UPDATE 3-Soccer-Former Juve chief Moggi jailed for 18 months

Thu Jan 8, 2009 3:34pm GMT

(Adds probability Moggi will not serve sentence)

ROME Jan 8 (Reuters) - Former Juventus general manager Luciano Moggi was sentenced to 18 months in prison after being found guilty in the Gea World transfer corruption trial on Thursday.

Agent Davide Lippi, son of Italy coach Marcello Lippi, was acquitted along with three others following the long-running Rome trial.

Prosecutors had wanted Moggi, 71, to go to jail for six years for using the Gea soccer management agency to manipulate the Italian transfer market.

First jail terms in Italy do not start until an appeals process is exhausted. Judicial sources said Moggi was also unlikely to serve the sentence because of a 2006 pardon by the government.

His case began just before the controversial pardon which freed thousands of convicted criminals from jail.

Moggi was accused of using threats and violence to make players sign for the management agency and for specific clubs so that his Juve side could prosper.

Moggi, already banned from football for five years for his part in a 2006 Italian match-fixing affair, is facing a separate criminal trial over that scandal as well as a probe into Juve's finances during his tenure.

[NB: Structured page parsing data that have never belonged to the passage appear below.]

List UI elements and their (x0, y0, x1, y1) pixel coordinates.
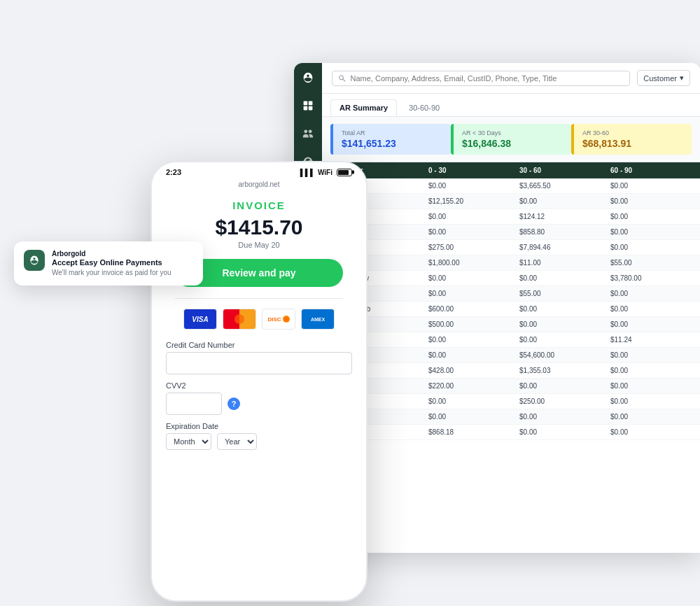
phone-content: INVOICE $1415.70 Due May 20 Review and p… (152, 192, 366, 464)
table-cell-10-3: $11.24 (610, 336, 700, 344)
tab-30-60-90[interactable]: 30-60-90 (400, 99, 449, 116)
total-ar-card: Total AR $141,651.23 (330, 124, 451, 155)
year-select[interactable]: Year (217, 433, 257, 450)
search-input[interactable] (350, 74, 624, 83)
col-header-30-60: 30 - 60 (519, 167, 610, 174)
cvv-input[interactable] (166, 393, 222, 415)
table-cell-16-1: $868.18 (428, 428, 519, 436)
table-cell-9-3: $0.00 (610, 320, 700, 328)
table-row[interactable]: ...Alma$0.00$0.00$0.00 (322, 409, 700, 425)
credit-card-label: Credit Card Number (166, 341, 352, 349)
ar-topbar: Customer ▾ (322, 63, 700, 94)
col-header-0-30: 0 - 30 (428, 167, 519, 174)
table-cell-5-3: $55.00 (610, 259, 700, 267)
phone-time: 2:23 (166, 168, 181, 176)
table-row[interactable]: ...Group Reb$600.00$0.00$0.00 (322, 302, 700, 317)
phone-status-bar: 2:23 ▌▌▌ WiFi (152, 162, 366, 179)
table-cell-0-1: $0.00 (428, 182, 519, 190)
table-cell-6-1: $0.00 (428, 274, 519, 282)
table-cell-4-1: $275.00 (428, 244, 519, 251)
customer-dropdown[interactable]: Customer ▾ (637, 70, 690, 86)
table-row[interactable]: Alessia Sco$868.18$0.00$0.00 (322, 425, 700, 440)
phone-mockup: 2:23 ▌▌▌ WiFi arborgold.net INVOICE $141… (150, 161, 368, 602)
table-cell-7-2: $55.00 (519, 290, 610, 297)
visa-icon: VISA (183, 309, 217, 330)
table-row[interactable]: ...Ruj$0.00$250.00$0.00 (322, 394, 700, 409)
table-cell-2-1: $0.00 (428, 213, 519, 220)
table-row[interactable]: ...andra$0.00$55.00$0.00 (322, 286, 700, 302)
customer-dropdown-label: Customer (643, 74, 677, 83)
wifi-icon: WiFi (318, 169, 332, 176)
table-cell-5-2: $11.00 (519, 259, 610, 267)
table-row[interactable]: ...ith ac$0.00$3,665.50$0.00 (322, 178, 700, 194)
invoice-amount: $1415.70 (215, 216, 302, 239)
col-header-60-90: 60 - 90 (610, 167, 700, 174)
svg-rect-3 (309, 106, 313, 111)
table-cell-8-1: $600.00 (428, 305, 519, 313)
table-cell-3-1: $0.00 (428, 228, 519, 236)
table-row[interactable]: ...Adams$0.00$124.12$0.00 (322, 209, 700, 225)
table-cell-2-3: $0.00 (610, 213, 700, 220)
table-cell-3-2: $858.80 (519, 228, 610, 236)
expiry-row: Month Year (166, 433, 352, 450)
table-cell-9-1: $500.00 (428, 320, 519, 328)
table-cell-6-2: $0.00 (519, 274, 610, 282)
table-cell-15-1: $0.00 (428, 413, 519, 421)
amex-icon: AMEX (301, 309, 335, 330)
table-row[interactable]: ...ranger$0.00$0.00$11.24 (322, 332, 700, 348)
table-row[interactable]: ...shnan$428.00$1,355.03$0.00 (322, 363, 700, 379)
total-ar-value: $141,651.23 (342, 138, 442, 149)
ar-3060-label: AR 30-60 (582, 129, 683, 136)
ar-main-content: Customer ▾ AR Summary 30-60-90 Total AR … (322, 63, 700, 553)
table-row[interactable]: ...Ahmed$275.00$7,894.46$0.00 (322, 240, 700, 255)
ar-3060-card: AR 30-60 $68,813.91 (571, 124, 692, 155)
credit-card-section: Credit Card Number (166, 341, 352, 381)
table-row[interactable]: ...iller$220.00$0.00$0.00 (322, 379, 700, 394)
search-bar[interactable] (332, 71, 630, 86)
table-row[interactable]: ...ore Shruti$1,800.00$11.00$55.00 (322, 255, 700, 271)
table-cell-14-3: $0.00 (610, 397, 700, 405)
status-icons: ▌▌▌ WiFi (300, 169, 352, 176)
table-cell-4-2: $7,894.46 (519, 244, 610, 251)
table-cell-12-1: $428.00 (428, 367, 519, 374)
invoice-label: INVOICE (232, 199, 286, 211)
table-cell-3-3: $0.00 (610, 228, 700, 236)
sidebar-people-icon[interactable] (300, 126, 316, 141)
tab-ar-summary[interactable]: AR Summary (330, 99, 397, 116)
table-cell-7-3: $0.00 (610, 290, 700, 297)
table-row[interactable]: ...Goldie$0.00$858.80$0.00 (322, 225, 700, 240)
notif-content: Arborgold Accept Easy Online Payments We… (52, 250, 172, 277)
mastercard-icon (223, 309, 256, 330)
cvv-section: CVV2 ? (166, 381, 352, 422)
month-select[interactable]: Month (166, 433, 211, 450)
phone-url-bar: arborgold.net (152, 179, 366, 192)
battery-icon (337, 169, 352, 176)
table-cell-4-3: $0.00 (610, 244, 700, 251)
arborgold-logo-icon (29, 255, 40, 266)
summary-cards: Total AR $141,651.23 AR < 30 Days $16,84… (322, 117, 700, 162)
ar-table-body: ...ith ac$0.00$3,665.50$0.00...c$12,155.… (322, 178, 700, 444)
ar-30-card: AR < 30 Days $16,846.38 (451, 124, 571, 155)
ar-30-label: AR < 30 Days (462, 129, 563, 136)
table-cell-15-2: $0.00 (519, 413, 610, 421)
expiry-section: Expiration Date Month Year (166, 422, 352, 450)
ar-30-value: $16,846.38 (462, 138, 563, 149)
table-cell-14-1: $0.00 (428, 397, 519, 405)
notif-app-name: Arborgold (52, 250, 172, 258)
help-icon[interactable]: ? (227, 397, 240, 410)
chevron-down-icon: ▾ (680, 73, 684, 83)
table-row[interactable]: ...a$500.00$0.00$0.00 (322, 317, 700, 332)
sidebar-logo-icon[interactable] (300, 70, 316, 85)
table-row[interactable]: ...Aeris$0.00$54,600.00$0.00 (322, 348, 700, 363)
table-cell-2-2: $124.12 (519, 213, 610, 220)
table-cell-10-2: $0.00 (519, 336, 610, 344)
cvv-row: ? (166, 393, 352, 415)
table-row[interactable]: ...c$12,155.20$0.00$0.00 (322, 194, 700, 209)
signal-icon: ▌▌▌ (300, 169, 315, 176)
table-cell-11-1: $0.00 (428, 351, 519, 359)
table-row[interactable]: ...ileen Brow$0.00$0.00$3,780.00 (322, 271, 700, 286)
credit-card-input[interactable] (166, 352, 352, 374)
sidebar-grid-icon[interactable] (300, 98, 316, 113)
table-cell-8-3: $0.00 (610, 305, 700, 313)
divider (175, 298, 342, 299)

Moggi's son Alessandro, who ran Gea World, was given a 14-month sentence.

Juve were demoted to Italy's second division in 2006 and had their 2005 and 2006 titles taken away when investigators ruled that then general manager Moggi was trying to pick favourable referees as part of the match-fixing scandal.

The Turin club are back in Serie A, lying second midway through the season, and no longer have any connection with Moggi.

A host of witnesses were called to give evidence at the Gea trial last year, including Italy coach Lippi, Juve's French striker David Trezeguet and England coach Fabio Capello.

Capello was accused by prosecutor Luca Palamara of withholding information from the trial and an investigation was launched into the former Juve boss.